■ **Task details**:
Copy every line below where the string "Numarası" is found.

■ **Data in this exercise**:
===============
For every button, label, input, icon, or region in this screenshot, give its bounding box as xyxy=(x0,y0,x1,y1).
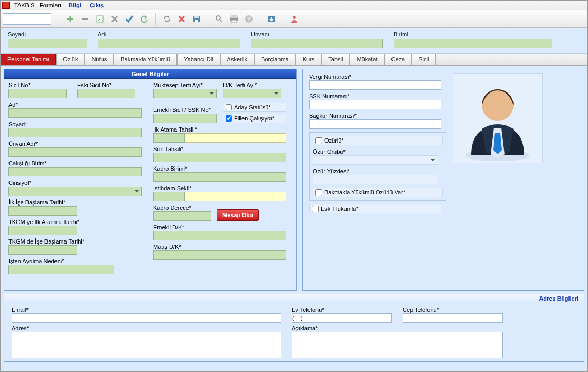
filter-soyadi-value xyxy=(8,39,87,48)
tab-nufus[interactable]: Nüfus xyxy=(85,54,114,65)
fld-email[interactable] xyxy=(12,313,281,323)
fld-tkgmilk[interactable] xyxy=(8,226,77,235)
lbl-calisigi: Çalıştığı Birim* xyxy=(8,160,146,166)
tab-tahsil[interactable]: Tahsil xyxy=(321,54,350,65)
chk-fiilen-box[interactable] xyxy=(226,115,232,122)
tab-mukafat[interactable]: Mükafat xyxy=(350,54,384,65)
lbl-adres: Adres* xyxy=(12,325,281,331)
fld-sicilno[interactable] xyxy=(8,89,67,98)
fld-eskisicil[interactable] xyxy=(77,89,135,98)
chk-ozurlu-box[interactable] xyxy=(315,137,322,144)
undo-button[interactable] xyxy=(137,12,151,26)
tab-sicil[interactable]: Sicil xyxy=(412,54,436,65)
cancel-button[interactable] xyxy=(108,12,122,26)
help-button[interactable]: ? xyxy=(242,12,256,26)
panel-adres-title: Adres Bilgileri xyxy=(4,294,584,303)
fld-maasdk[interactable] xyxy=(153,250,286,260)
fld-calisigi[interactable] xyxy=(8,167,142,176)
fld-ozuryuzde[interactable] xyxy=(313,175,438,184)
filter-unvani-label: Ünvanı xyxy=(251,31,383,38)
fld-aciklama[interactable] xyxy=(292,332,503,358)
lbl-kadrobirim: Kadro Birimi* xyxy=(153,165,291,172)
chk-aday[interactable]: Aday Statüsü* xyxy=(223,103,286,112)
fld-ilkatama-a[interactable] xyxy=(153,133,185,143)
remove-button[interactable] xyxy=(78,12,92,26)
filter-adi: Adı xyxy=(98,31,240,48)
toolbar-sep xyxy=(155,13,156,25)
fld-adres[interactable] xyxy=(12,332,281,358)
chk-eskihukumlu-box[interactable] xyxy=(312,206,319,212)
btn-mesajoku[interactable]: Mesajı Oku xyxy=(217,209,259,221)
app-window: TAKBİS - Formları Bilgi Çıkış ? Soyadı A… xyxy=(0,0,588,372)
fld-cinsiyet[interactable] xyxy=(8,187,142,196)
fld-sontahsil[interactable] xyxy=(153,153,286,162)
chk-bakmaklaoz[interactable]: Bakmakla Yükümlü Özürlü Var* xyxy=(313,188,443,197)
lbl-dkterfi: D/K Terfi Ayı* xyxy=(223,82,281,88)
panel-right: Vergi Numarası* SSK Numarası* Bağkur Num… xyxy=(302,69,584,291)
delete-button[interactable] xyxy=(175,12,189,26)
lbl-tkgmilk: TKGM ye İlk Atanma Tarihi* xyxy=(8,219,146,225)
fld-tkgmde[interactable] xyxy=(8,245,77,255)
save-button[interactable] xyxy=(190,12,203,26)
fld-unvanadi[interactable] xyxy=(8,147,142,157)
fld-kadrobirim[interactable] xyxy=(153,172,286,182)
lbl-ilkise: İlk İşe Başlama Tarihi* xyxy=(8,199,146,206)
fld-vergi[interactable] xyxy=(309,80,441,90)
svg-rect-2 xyxy=(194,16,199,18)
tab-yabanci[interactable]: Yabancı Dil xyxy=(177,54,220,65)
chk-bakmaklaoz-box[interactable] xyxy=(315,189,322,196)
tab-askerlik[interactable]: Askerlik xyxy=(220,54,255,65)
fld-emeklidk[interactable] xyxy=(153,231,286,240)
chk-eskihukumlu[interactable]: Eski Hükümlü* xyxy=(309,204,441,213)
fld-emeklissk[interactable] xyxy=(153,114,217,123)
fld-kadroderece[interactable] xyxy=(153,211,211,221)
tab-kurs[interactable]: Kurs xyxy=(296,54,322,65)
chk-ozurlu[interactable]: Özürlü* xyxy=(313,136,443,145)
search-button[interactable] xyxy=(212,12,226,26)
lbl-soyad: Soyad* xyxy=(8,121,146,127)
menu-cikis[interactable]: Çıkış xyxy=(86,2,108,8)
fld-ssk[interactable] xyxy=(309,100,441,109)
panel-genel: Genel Bilgiler Sicil No* Eski Sicil No* … xyxy=(4,69,297,291)
download-button[interactable] xyxy=(265,12,278,26)
svg-rect-3 xyxy=(195,20,198,22)
menubar: TAKBİS - Formları Bilgi Çıkış xyxy=(1,1,587,10)
chk-aday-box[interactable] xyxy=(226,104,232,110)
tab-personel[interactable]: Personel Tanımı xyxy=(1,54,56,65)
edit-button[interactable] xyxy=(93,12,107,26)
fld-istihdam-a[interactable] xyxy=(153,192,185,201)
chk-fiilen[interactable]: Fiilen Çalışıyor* xyxy=(223,114,286,123)
refresh-button[interactable] xyxy=(160,12,174,26)
app-icon xyxy=(2,2,10,9)
fld-ozurgrubu[interactable] xyxy=(313,155,438,165)
fld-ilkatama-b[interactable] xyxy=(185,133,286,143)
apply-button[interactable] xyxy=(123,12,136,26)
fld-muktesep[interactable] xyxy=(153,89,217,98)
fld-dkterfi[interactable] xyxy=(223,89,281,98)
tab-ozluk[interactable]: Özlük xyxy=(56,54,85,65)
fld-evtel[interactable] xyxy=(292,313,392,323)
panel-genel-title: Genel Bilgiler xyxy=(4,69,296,79)
chk-aday-label: Aday Statüsü* xyxy=(234,104,271,110)
lbl-ssk: SSK Numarası* xyxy=(309,93,446,99)
menu-bilgi[interactable]: Bilgi xyxy=(64,2,86,8)
filter-soyadi: Soyadı xyxy=(8,31,87,48)
tab-bakmakla[interactable]: Bakmakla Yükümlü xyxy=(114,54,177,65)
fld-soyad[interactable] xyxy=(8,128,142,137)
fld-ceptel[interactable] xyxy=(403,313,503,323)
lbl-muktesep: Müktesep Terfi Ayı* xyxy=(153,82,217,88)
fld-ayrilma[interactable] xyxy=(8,265,114,274)
print-button[interactable] xyxy=(227,12,241,26)
user-button[interactable] xyxy=(287,12,301,26)
svg-point-4 xyxy=(216,16,220,20)
fld-bagkur[interactable] xyxy=(309,119,441,129)
tab-borclanma[interactable]: Borçlanma xyxy=(254,54,296,65)
fld-ad[interactable] xyxy=(8,108,142,118)
tab-ceza[interactable]: Ceza xyxy=(385,54,412,65)
filter-birimi: Birimi xyxy=(394,31,552,48)
fld-ilkise[interactable] xyxy=(8,206,77,216)
add-button[interactable] xyxy=(63,12,77,26)
fld-istihdam-b[interactable] xyxy=(185,192,286,201)
lbl-ad: Ad* xyxy=(8,101,146,108)
toolbar-search-input[interactable] xyxy=(3,13,51,25)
===============
■ **Your response**:
panel-right: Vergi Numarası* SSK Numarası* Bağkur Num… xyxy=(302,69,584,291)
lbl-ssk: SSK Numarası* xyxy=(309,93,446,99)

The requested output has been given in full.